新年第1弾は昨年の話題になってしまいましたが(そういえば昨年1月もそうでした)、2025年に鑑賞した展覧会のベスト5を決めてみました。年内に決められなくて、お正月の間にゆっくりと考えていました。来年もそうなるかも。
例年通り順番は付けず、見た順に記載していきます。
生誕190年記念 豊原国周(太田記念美術館)
国周の展覧会って珍しいですよね。でもずっと前に見た気がして探してみたら、2015年に太田記念美術館で「芳年と国周」展、明治大学博物館で「『明治の写楽』豊原国周の世界」を見ていました。ちょうど10年前なので「生誕180年」だったんですね。国周は明治になってもずっと江戸時代からの技法で役者絵を描き続けた人、と思っていましたが、今回の展覧会では洋風の風俗や近代的な写実描写の作品もあり、国周もやはり明治の時代を生きていたんだ!ということがわかりました。
ヒルマ・アフ・クリント展(東京国立近代美術館)
抽象表現のパイオニアという宣伝文句が目立っていましたが、神智学・人智学との関連の方に興味を惹かれました。神秘主義的といっても、19世紀当時は現代とは立ち位置が少々異なるように思います。現代より、自然科学に近い位置にあったのではないでしょうか。

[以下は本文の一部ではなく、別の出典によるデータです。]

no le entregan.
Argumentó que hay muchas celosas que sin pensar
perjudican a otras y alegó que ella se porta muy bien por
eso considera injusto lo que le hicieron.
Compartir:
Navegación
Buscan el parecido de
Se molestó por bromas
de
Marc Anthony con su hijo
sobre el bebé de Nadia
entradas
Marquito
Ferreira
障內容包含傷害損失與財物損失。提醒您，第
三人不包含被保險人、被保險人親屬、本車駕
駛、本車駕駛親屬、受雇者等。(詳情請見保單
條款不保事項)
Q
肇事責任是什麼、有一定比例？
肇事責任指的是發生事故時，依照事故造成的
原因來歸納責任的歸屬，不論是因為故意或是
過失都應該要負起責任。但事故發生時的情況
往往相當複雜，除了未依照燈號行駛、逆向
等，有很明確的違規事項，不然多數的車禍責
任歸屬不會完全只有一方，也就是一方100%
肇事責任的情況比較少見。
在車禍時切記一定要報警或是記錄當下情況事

オディロン・ルドン ―光の夢、影の輝き(パナソニック汐留美術館)
ルドンの展覧会は、展示室があまり大きくない、小ぢんまりとした空間の方が合っている気がします。数年前に見た三菱一号館のも良かったですが、今回も会場のサイズが親密感を醸し出していた気がします。ルドン作品は初期のモノクロ版画が好きですが、カラーも良いですね。
未知なる世界と出会う(渋谷公園通りギャラリー)
とっても楽しみにしていた展覧会。マッジ・ギルやスコッティ・ウィルソンという古典的アール・ブリュット作品とともに現代の作品が展示されていました。ゲストキュレーター、ギルバートさんの講演も勉強になりました。
江戸の名プロデューサー 蔦屋重三郎と浮世絵のキセキ(千葉市美術館)
大河ドラマ「べらぼう」の主人公・蔦屋重三郎を取り上げた展覧会は、東京国立博物館のも鑑賞しましたが、内容としては千葉市美の方が好きかな。当時の文化人の交流関係や出版文化を丁寧に紹介していた内容が良かったと思います。
以上です。次点として、石巻博物館で鑑賞した「アルフォンス・ミュシャ展」を挙げておきたいと思います。ルドン展とどちらにするか、最後まで迷いました。
さて2026年はどのような展覧会に出会えるでしょうか。大ゴッホ展「夜のカフェテラス」が福島に来るので、混雑しないうちに行って来たいと思います。
今年もパワフルな作品にたくさん出会えますように。